4.8.3. Les centres pour handicapés physiques

Les Centres pour Handicapés Physiques (C.H.P.) trouvent leur origine lointaine en 1970 grâce à l'instigation de la Sœur Thérèse Reatini Margurite de la Congrégation des Oblates de l'Assomption. Elle conçut l'idée de rassembler les handicapés afin de mieux connaître leurs problèmes, leur donner la chance de participer au développement de leur contrée. Bientôt le centre de Butembo, Heshima Letu, qui était en liaison avec celui de Goma connut un développement inattendu. En 1975, un centre d'appareillage s'y ouvrit et quatre ans plus tard, en 1979, au Nord-ouest du diocèse, à Mangina, la Sœur Thérèse Reatini ouvre un second centre du même genre.
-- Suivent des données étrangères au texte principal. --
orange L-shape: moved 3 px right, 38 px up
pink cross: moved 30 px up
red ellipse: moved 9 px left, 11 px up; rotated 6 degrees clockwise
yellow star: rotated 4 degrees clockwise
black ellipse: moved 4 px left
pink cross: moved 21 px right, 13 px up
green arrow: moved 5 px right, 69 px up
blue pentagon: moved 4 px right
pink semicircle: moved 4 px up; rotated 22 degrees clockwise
Le véritable démarrage du Centre pour Handicapés Physiques de Butembo (CHP) eut lieu en 1983 lorsque les nouveaux statuts furent approuvés. Ainsi le centre eut son adhésion comme membre effectif à l'Association des Centres pour Handicapés en Afrique Centrale (A.C.H.A.C.). La même année le dossier d'agrément du centre de Butembo fut déposé à Kinshasa tandis que l'on établissait sur place un comité de gestion et une organisation administrative. En fait, depuis 1979 jusqu'en 1983, la Sœur Thérèse Reatini Marguerite, sentant le poids de l'âge et manquant de l’énergie nécessaire pour s'occuper de la gestion des deux centres de Butembo et de Mangina, interpella le diocèse sur la question des handicapés physiques.
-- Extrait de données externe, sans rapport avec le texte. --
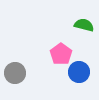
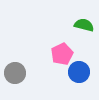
pink pentagon: moved 1 px right; rotated 10 degrees clockwise
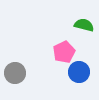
pink pentagon: moved 2 px right, 2 px up
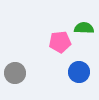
green semicircle: moved 3 px down; rotated 12 degrees counterclockwise
pink pentagon: moved 4 px left, 10 px up; rotated 20 degrees clockwise
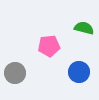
green semicircle: rotated 12 degrees clockwise
pink pentagon: moved 11 px left, 4 px down
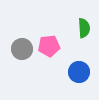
green semicircle: rotated 72 degrees clockwise
gray circle: moved 7 px right, 24 px up
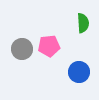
green semicircle: moved 1 px left, 5 px up
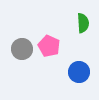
pink pentagon: rotated 30 degrees clockwise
Consultant les responsables des différentes Congrégations religieuses du diocèse à savoir les Assomptionnistes, les Oblates de l'Assomption et les Petites Sœurs de la Présentation, elle ne trouva personne qui voulut l'épauler car ces Instituts religieux trouvaient que ce genre d'apostolat était non seulement délicat mais aussi difficile pour en prendre la responsabilité 1411 .

C'est la raison pour laquelle Mgr Mutien Mupendawatu proposa les Frères de l'Assomption. Ces derniers s'engagèrent à en assumer la supervision sous la direction du Frère Pura.Maliyabwana Gilbertqui, arraché à ses études de première année de graduat à l'Institut Supérieur Pédagogique de Bunia, se prépara d'abord psychologiquement dans le centre de Goma pour finalement se spécialiser en la matière en Belgique 1412 . À son retour d’études, il lança, en 1983, un service ambulatoire dans tout le diocèse. Ce service consistait à aller contacter les handicapés dans leur milieu ordinaire, à les recenser, à les aider à se rendre au centre pour les cas qui nécessitaient des soins appropriés, et à leur donner des causeries.

La grande difficulté fut celle de distinguer les pauvres et les handicapés physiques car en kinande comme en Swahili les deux catégories sont indistinctement dénommées wamaskini. Tous les maskini (pauvres) arrivaient nombreux au rendez-vous car espérant recevoir une aide de la part du Frère. Mais la confusion se dissipa et la population locale comprit l'intention du Frère bien que ce travail de sensibilisation prend du temps pour entrer dans la mentalité d'une population peu alphabétisée.

L'année 1984 vit la modification des statuts à la demande de l'autorité compétente de Kinshasa. Avec la contribution de l'abbé Alphonse Kakule et du général Katsuva pour les parties qui comportent l'expression canonique et juridique afin de réintroduire le dossier auprès du Gouvernement pour l'obtention de la personnalité civile, le Frère Gilbert Pura s'attela à l'élaboration de nouveaux statuts qui ne tardèrent pas à être agréés 1413 .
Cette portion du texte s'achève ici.